To calculate the portfolio turnover ratio for a given fund, first determine the total amount of assets purchased or sold (whichever happens to be greater), during the year. Then, divide that amount by the average assets held by the fund over the same year.

portfolio turnover = max{fund purchases, fund sales}/average assets
portfolio turnover formula. Investopedia 

For example, if a mutual fund held US$100 million in assets under management (AUM) and $75 million of those assets were liquidated at some point during the measurement period, the calculation is: $75m/$100m = 0.75.

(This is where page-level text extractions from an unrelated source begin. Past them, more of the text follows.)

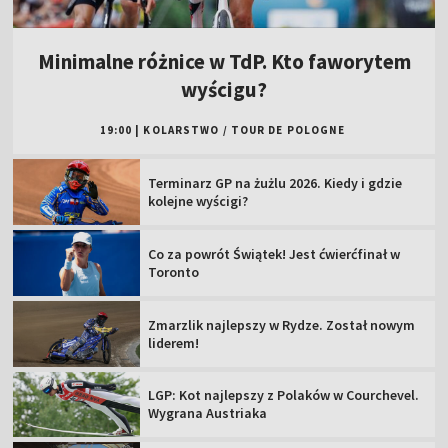
Minimalne różnice w TdP. Kto faworytem
wyścigu?
19:00
|
KOLARSTWO
/
TOUR DE POLOGNE
Terminarz GP na żużlu 2026. Kiedy i gdzie
kolejne wyścigi?
Co za powrót Świątek! Jest ćwierćfinał w
Toronto
Zmarzlik najlepszy w Rydze. Został nowym
liderem!
LGP: Kot najlepszy z Polaków w Courchevel.
Wygrana Austriaka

It is important to note a fund turning over at 100% annually has not necessarily liquidated all positions with which it began the year. Instead, the complete turnover accounts for the frequent trading in and out of issues and the fact sales of securities equal total AUM for the year. Also, using the same formula, the turnover rate is also measured by the number of securities bought in the measurement period.

Annualized Turnover

Annualized turnover is a future projection based on one month – or another shorter period of time – of investment turnover. For example, suppose that an ETF has a 5% turnover rate for the month of February. Using that figure, an investor may estimate annual turnover for the coming year by multiplying the one-month turnover by 12. This calculation provides an annualized holdings turnover rate of 60%.

Actively Managed Funds

Growth funds rely on trading strategies and stock selection from seasoned professional managers who set their sights on outperforming the index against which the portfolio benchmarks. Owning large equity positions is less about a commitment to corporate governance than it is a means to positive shareholder results. Managers who consistently beat the indices stay on the job and attract significant capital inflows.

While the passive versus active management argument persists, high volume approaches realize moderate success. Consider the Alger Capital Appreciation Fund, a four-star rated Morningstar fund with a frantic 141% turnover rate which outperformed the S&P 500 Index in six of the last 10 years through 2015.

Passively Managed Funds

Index funds such as the Fidelity Spartan 500 Index Fund adopt a buy-and-hold strategy. Following this system, the fund owns positions in equities as long as they remain components of the benchmark. The funds maintain a perfect, positive correlation to the index, and thus, the portfolio turns over rate is 5%. Trading activity is limited to purchasing securities from inflows and infrequently selling issues removed from the index. More than 60% of the time, indices have historically outpace managed funds.

Also, it is important to note, the high turnover rate judged in isolation is never an indicator of fund quality or performance. The Fidelity Spartan 500 Index Fund, after expenses, returned nine basis points less than the 1.4% mark of S&P 500 in 2015 with dividends reinvested.